Sara Freeman/MDedge News

Stefano Del Prato, MD, of the University of Pisa (Italy), noted that “there has been a lot of discussion around initial combination therapy for type 2 diabetes,” and although there was a realization that multiple treatment might be necessary, there was no evidence for that. The results of the VERIFY trial, however, now provide some of the proof that this approach may be of benefit. Patients “benefit twice as much” with the combination therapy as they do with the monotherapy, Dr. Del Prato said. “There are twice as many patients retained under control with an early combination, compared with the monotherapy.” That means no longer “running after the patient losing control” he said, but “being proactive” and with a very low risk of hypoglycemia. The clinical implication is that there is now evidence for combination therapy as an initial approach for managing type 2 diabetes.

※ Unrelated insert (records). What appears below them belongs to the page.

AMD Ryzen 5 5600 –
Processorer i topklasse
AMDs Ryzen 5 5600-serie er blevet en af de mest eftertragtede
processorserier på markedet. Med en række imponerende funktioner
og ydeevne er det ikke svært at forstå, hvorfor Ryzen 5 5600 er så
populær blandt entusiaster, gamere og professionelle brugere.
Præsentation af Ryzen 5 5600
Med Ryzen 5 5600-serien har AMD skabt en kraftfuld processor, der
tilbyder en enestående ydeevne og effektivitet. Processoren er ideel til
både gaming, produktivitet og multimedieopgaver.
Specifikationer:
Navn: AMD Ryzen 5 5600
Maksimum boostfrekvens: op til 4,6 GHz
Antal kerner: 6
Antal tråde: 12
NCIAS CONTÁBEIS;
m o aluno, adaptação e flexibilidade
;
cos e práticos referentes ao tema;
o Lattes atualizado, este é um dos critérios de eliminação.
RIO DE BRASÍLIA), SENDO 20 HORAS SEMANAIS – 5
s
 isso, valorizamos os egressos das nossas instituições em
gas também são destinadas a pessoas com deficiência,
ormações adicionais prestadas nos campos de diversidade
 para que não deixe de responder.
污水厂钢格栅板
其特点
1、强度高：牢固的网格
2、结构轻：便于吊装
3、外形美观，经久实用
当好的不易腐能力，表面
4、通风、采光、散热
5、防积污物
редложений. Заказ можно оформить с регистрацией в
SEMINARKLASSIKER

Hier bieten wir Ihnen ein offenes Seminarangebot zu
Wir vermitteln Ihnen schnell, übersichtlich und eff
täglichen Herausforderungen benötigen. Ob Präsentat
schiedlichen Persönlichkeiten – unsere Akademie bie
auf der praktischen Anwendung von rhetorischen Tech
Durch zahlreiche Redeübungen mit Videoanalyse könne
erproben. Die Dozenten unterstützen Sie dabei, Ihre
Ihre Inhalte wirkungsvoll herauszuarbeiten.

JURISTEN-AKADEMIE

Novartis funded the study. Dr. Matthews has served on advisory boards or as a consultant for, and has given lectures for, Novartis and numerous other companies not related to the study. He is currently the president of the European Association for the Study of Diabetes. Dr. Stumvoll has received speaker's honoraria and consulting fees from Novartis and other companies. Dr. Del Prato serves or has served on advisory boards and speakers bureaus for, and received research support from, Novartis and numerous other companies.

SOURCE: Matthews DR et al. Lancet. 2019 Sept 18. doi: 10.1016/ S0140-6736(19)32131-2.

This article was updated on 9/19/2019.